Tormenting Your Tests with Heckle
Posted by kev Tue, 19 Dec 2006 09:24:00 GMT
Update: Ruby2Ruby is having gem propogation issues. Feel free to download the gem here directly and install via gem install ruby2ruby-1.1.2.gem.
Update 2: We’ve found a bug in the loading that causes problems when you supply a method to Heckle. A bug fix has been checked into the repo and we’re preparing a release. Look for 1.1.1 soonish.
Update 3: Ok, 1.1.1 is out the door. The gem server is syncing, so look for a new version this afternoon (12/20) with several bugs including the loading error fixed.
Yes, I know what you’re thinking. “Holy crap, Kevin posted for the first time in months! I thought he died, or got eaten by a corporate zombie, or set out on a epic adventure to find himself.” But hey, good things come to those who wait, right?
So, you’ve been waiting, and I’ve been writing Heckle. It’s a good thing.
Heckle is a mutation tester. It modifies your code and runs your tests to make sure they fail. The idea is that if code can be changed and your tests don’t notice, either that code isn’t being covered or it doesn’t do anything.
It’s a little weird, I know, but I like to think about it as pen-testing. It’s like hiring a white-hat hacker to try to break into your server and making sure you detect it. You learn the most by trying to break things and watching the outcome.

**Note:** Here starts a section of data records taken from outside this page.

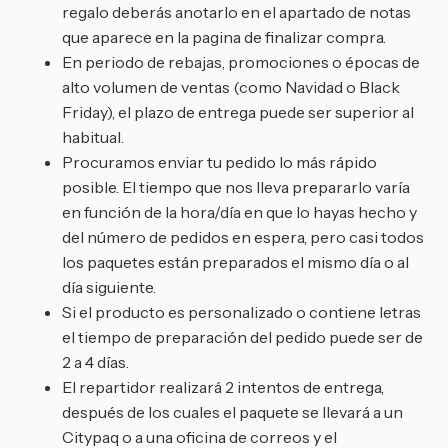
regalo deberás anotarlo en el apartado de notas
que aparece en la pagina de finalizar compra.
En periodo de rebajas, promociones o épocas de
alto volumen de ventas (como Navidad o Black
Friday), el plazo de entrega puede ser superior al
habitual.
Procuramos enviar tu pedido lo más rápido
posible. El tiempo que nos lleva prepararlo varía
en función de la hora/día en que lo hayas hecho y
del número de pedidos en espera, pero casi todos
los paquetes están preparados el mismo día o al
día siguiente.
Si el producto es personalizado o contiene letras
el tiempo de preparación del pedido puede ser de
2 a 4 días.
El repartidor realizará 2 intentos de entrega,
después de los cuales el paquete se llevará a un
Citypaq o a una oficina de correos y el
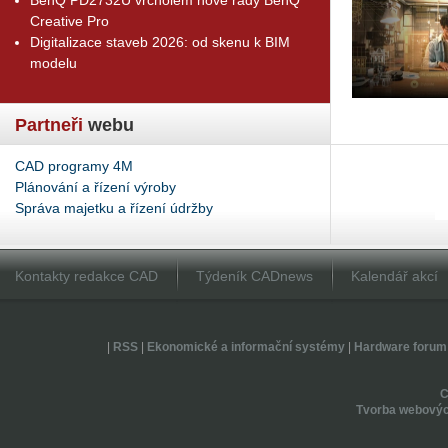
Creative Pro
Digitalizace staveb 2026: od skenu k BIM
modelu
Partneři
webu
CAD programy 4M
Plánování a řízení výroby
Správa majetku a řízení údržby
Kontakty redakce CAD
Týdeník CADnews
Kalendář akcí
|
RSS
|
Ekonomické a informační systémy
|
Hardware forum
Tvorba webovýc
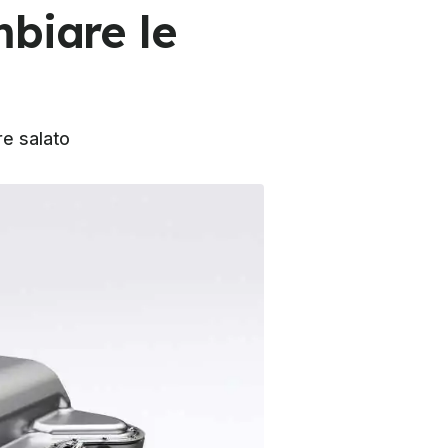
mbiare le
re salato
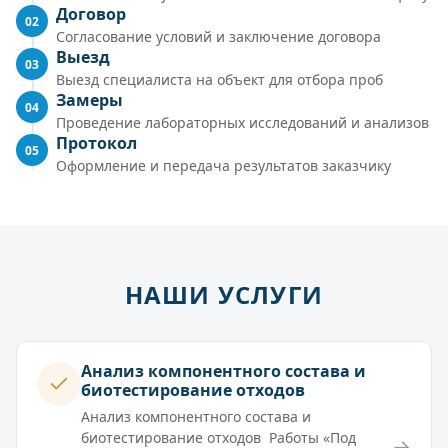
Договор
02
Согласование условий и заключение договора
Выезд
03
Выезд специалиста на объект для отбора проб
Замеры
04
Проведение лабораторных исследований и анализов
Протокол
05
Оформление и передача результатов заказчику
НАШИ УСЛУГИ
Анализ компонентного состава и
биотестирование отходов
Анализ компонентного состава и
биотестирование отходов Работы «Под
→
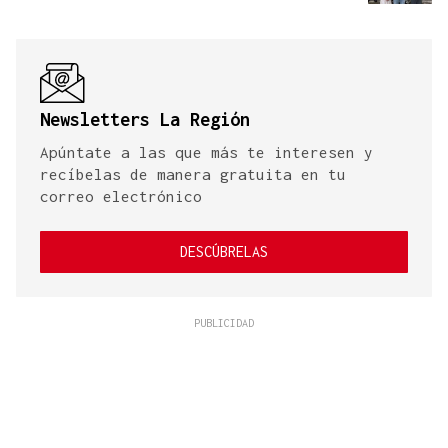
Newsletters La Región
Apúntate a las que más te interesen y
recíbelas de manera gratuita en tu
correo electrónico
DESCÚBRELAS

Anyway, Heckle was inspired by Jester, and Ryan Davis wrote a proof of concept at RubyConf. As he notes, I went a little nuts and much of the current implementation I rewrote that night or on the plane home.
You can install Heckle from Ruby Gems:
gem install heckle --include-dependencies Let’s take the new toy out for a test drive.
Saying Hello to Branch Coverage
Sometimes line based code coverage tools can’t catch gaps. For example, let’s say we’re working on some simple greeter system. Our initial code and tests look like this:
class Greeter
def initialize(person)
@person = person
end
def greet
"Hi #{@person}!"
end
end require "test/unit"
class TestGreeter < Test::Unit::TestCase
def test_greet
@greeter = Greeter.new('Kevin')
assert_equal 'Hi Kevin!', @greeter.greet
end
endTests pass, and for this trivial example, coverage seems to be there. Running rcov confirms that every line in the Greeter class is being executed. But what happens when we decide to make the person attribute optional?
class Greeter
def initialize(person = nil)
@person = person
end
def greet
@person.nil? ? "Hi there!" : "Hi #{@person}!"
end
endWith this implementation, tests still pass and rcov still reports 100% coverage. Still, we know that a branch in that if isn’t being tested. Enter Heckle.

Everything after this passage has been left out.